Single data structure for all the DGE results

The files called (tissue)\_DGE\_refined.csv contain lists of genes found to have statistically significant differential expression.
The mapping files contain the ENSG id to gene symbol maps.

In [48]:
significant_results_dir = "../data/"
pattern = "_DGE_refined.csv"
files <- list.files(path = significant_results_dir, pattern = pattern)
map_pattern <- "_DGE_ensg_map.csv"
map_files <- list.files(path = significant_results_dir, pattern = map_pattern)
message("We got ", length(files), " files with significant DGEs and ", length(map_files), " mapping files")

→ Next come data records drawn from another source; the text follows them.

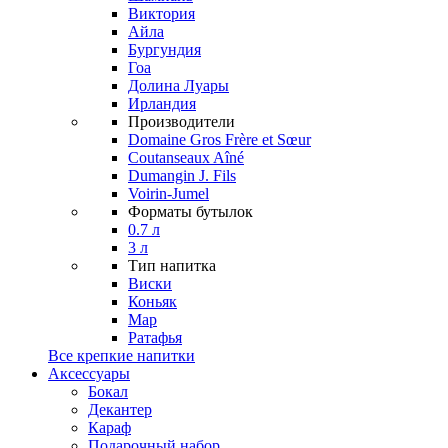
Виктория
Айла
Бургундия
Гоа
Долина Луары
Ирландия
Производители
Domaine Gros Frère et Sœur
Coutanseaux Aîné
Dumangin J. Fils
Voirin-Jumel
Форматы бутылок
0.7 л
3 л
Тип напитка
Виски
Коньяк
Мар
Ратафья
Все крепкие напитки
Аксессуары
Бокал
Декантер
Караф
Подарочный набор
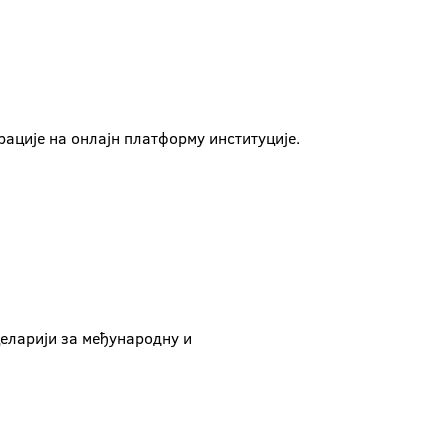
ације на онлајн платформу институције.
еларији за међународну и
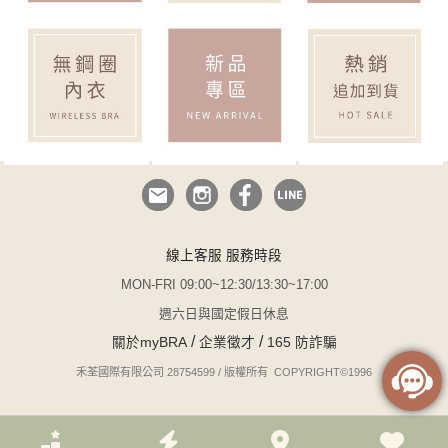
線上客服 服務時段
MON-FRI 09:00~12:30/13:30~17:00
週六日與國定假日休息
/
/
關於myBRA
企業徵才
165 防詐騙
禾荃國際有限公司 28754599 / 版權所有 COPYRIGHT©1996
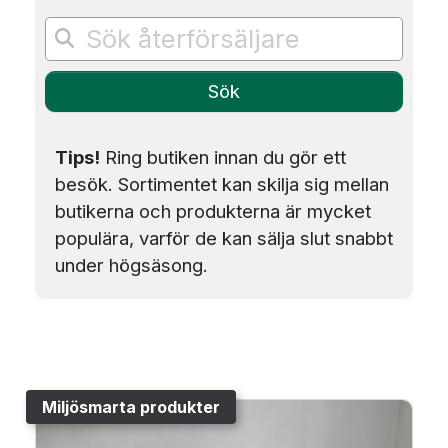
Tips!
Ring butiken innan du gör ett
besök. Sortimentet kan skilja sig mellan
butikerna och produkterna är mycket
populära, varför de kan sälja slut snabbt
under högsäsong.
Miljösmarta produkter
Image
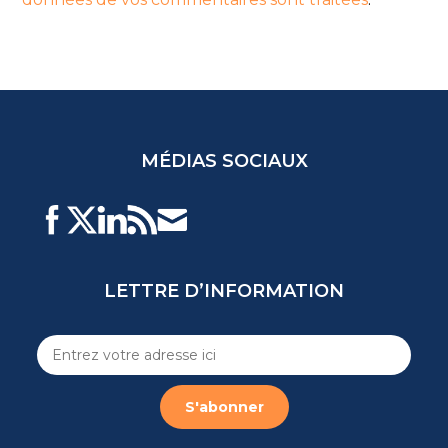
MÉDIAS SOCIAUX
LETTRE D’INFORMATION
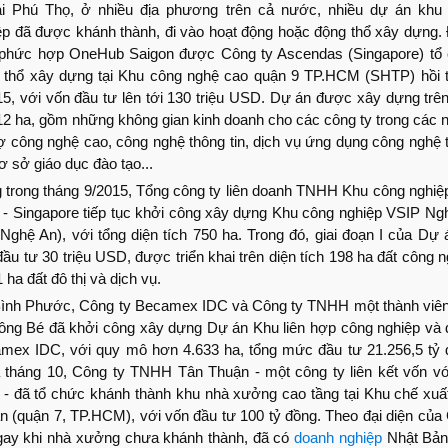
i Phú Thọ, ở nhiều địa phương trên cả nước, nhiều dự án khu
ệp đã được khánh thành, đi vào hoạt động hoặc động thổ xây dựng. 
phức hợp OneHub Saigon được Công ty Ascendas (Singapore) tổ
 thổ xây dựng tại Khu công nghệ cao quận 9 TP.HCM (SHTP) hồi 
15, với vốn đầu tư lên tới 130 triệu USD. Dự án được xây dựng trên
 12 ha, gồm những không gian kinh doanh cho các công ty trong các 
rợ công nghệ cao, công nghệ thông tin, dịch vụ ứng dụng công nghệ 
cơ sở giáo dục đào tạo...
 trong tháng 9/2015, Tổng công ty liên doanh TNHH Khu công nghiệp
- Singapore tiếp tục khởi công xây dựng Khu công nghiệp VSIP Ng
h Nghệ An), với tổng diện tích 750 ha. Trong đó, giai đoạn I của Dự 
ầu tư 30 triệu USD, được triển khai trên diện tích 198 ha đất công 
 ha đất đô thị và dịch vụ.
Bình Phước, Công ty Becamex IDC và Công ty TNHH một thành viê
ông Bé đã khởi công xây dựng Dự án Khu liên hợp công nghiệp và đ
mex IDC, với quy mô hơn 4.633 ha, tổng mức đầu tư 21.256,5 tỷ 
 tháng 10, Công ty TNHH Tân Thuận - một công ty liên kết vốn vớ
 - đã tổ chức khánh thành khu nhà xưởng cao tầng tại Khu chế xuấ
n (quận 7, TP.HCM), với vốn đầu tư 100 tỷ đồng. Theo đại diện của
ngay khi nhà xưởng chưa khánh thành, đã có
doanh nghiệp
Nhật Bản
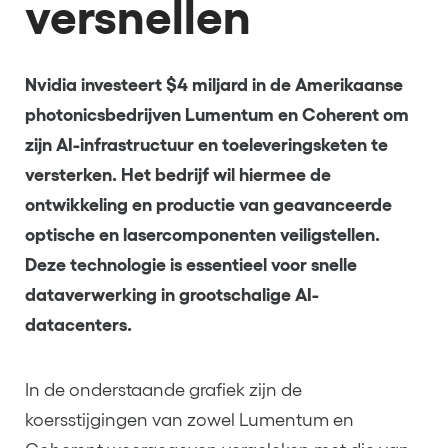
versnellen
Nvidia investeert $4 miljard in de Amerikaanse
photonicsbedrijven Lumentum en Coherent om
zijn AI-infrastructuur en toeleveringsketen te
versterken. Het bedrijf wil hiermee de
ontwikkeling en productie van geavanceerde
optische en lasercomponenten veiligstellen.
Deze technologie is essentieel voor snelle
dataverwerking in grootschalige AI-
datacenters.
In de onderstaande grafiek zijn de
koersstijgingen van zowel Lumentum en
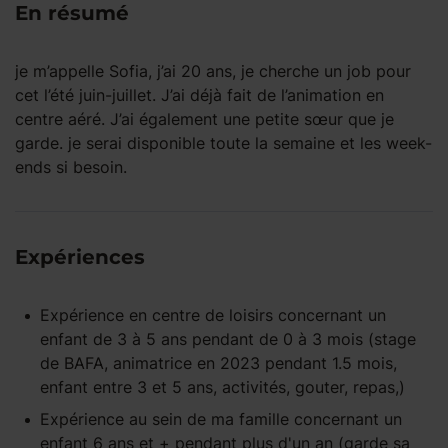
En résumé
je m’appelle Sofia, j’ai 20 ans, je cherche un job pour
cet l’été juin-juillet. J’ai déjà fait de l’animation en
centre aéré. J’ai également une petite sœur que je
garde. je serai disponible toute la semaine et les week-
ends si besoin.
Expériences
Expérience
en centre de loisirs
concernant un
enfant
de 3 à 5 ans
pendant
de 0 à 3 mois
(stage
de BAFA, animatrice en 2023 pendant 1.5 mois,
enfant entre 3 et 5 ans, activités, gouter, repas,)
Expérience
au sein de ma famille
concernant un
enfant
6 ans et +
pendant
plus d'un an
(garde sa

We got 39 files with significant DGEs and 39 mapping files



In [49]:
gene_dge = data.frame()
counts <- rep(NA, length(files))

In [50]:
for (i in 1:length(files)) {
   lines  <- read.table(file=paste0(significant_results_dir, files[i]), 
                                     header = TRUE, sep = ",", quote = "\"'", skipNul = FALSE)
    if (dim(lines)[1] > 0) {
         tissue1    <- gsub(pattern,"", files[i], fixed = TRUE)
         map_lines  <- read.table(file=paste0(paste0(significant_results_dir, tissue1),map_pattern),
                                     header = TRUE, sep = ",", quote = "\"'", skipNul = FALSE)
         counts[i]  <- dim(lines)[1]    
         tissue1    <- gsub(pattern,"", files[i], fixed = TRUE)
         map_lines  <- read.table(file=paste0(paste0(significant_results_dir, tissue1),map_pattern),
                                     header = TRUE, sep = ",", quote = "\"'", skipNul = FALSE)
         ensg_ver   <- as.vector(as.character(rownames(lines)))
         ensg_no_ver<- as.vector(as.character(map_lines$ensg_names))
         ensg_genes <- as.vector(as.character(map_lines$ensg_genes))
         counts[i]  <- dim(lines)[1]  
         res <- data.frame(Tissue       <- tissue1,
                           ENSG_ver     <- ensg_ver,
                           ENSG_no_ver  <- ensg_no_ver,
                           GeneSymbol   <- ensg_genes,
                           counts       <- counts[i],
                           Display      <- tissue_reduction[tissue_reduction$SMTSD == tissue1, "display_name"],
                           logFC        <- lines$logFC,
                           AveExpr      <- lines$AveExpr,
                           t            <- lines$t,
                           PValue       <- lines$P.Value,
                           AdjPVal      <- lines$adj.P.Val,
                           B            <- lines$B)
         colnames(res) <- c("Tissue","ENSG_ver","ENSG_no_ver","GeneSymbol","counts","Display",
                            "logFC","AveExpr","t","PValue","AdjPVal","B")
         gene_dge <- rbind(gene_dge, res)
    } #if has sig. events
} #for all files
colnames(gene_dge) <- c("Tissue","ENSG_ver","ENSG_no_ver","GeneSymbol","counts","Display",
                        "logFC","AveExpr","t","PValue","AdjPVal","B")
n_unique_genes <- length(summary(as.factor(gene_dge$GeneSymbol),maxsum=50000))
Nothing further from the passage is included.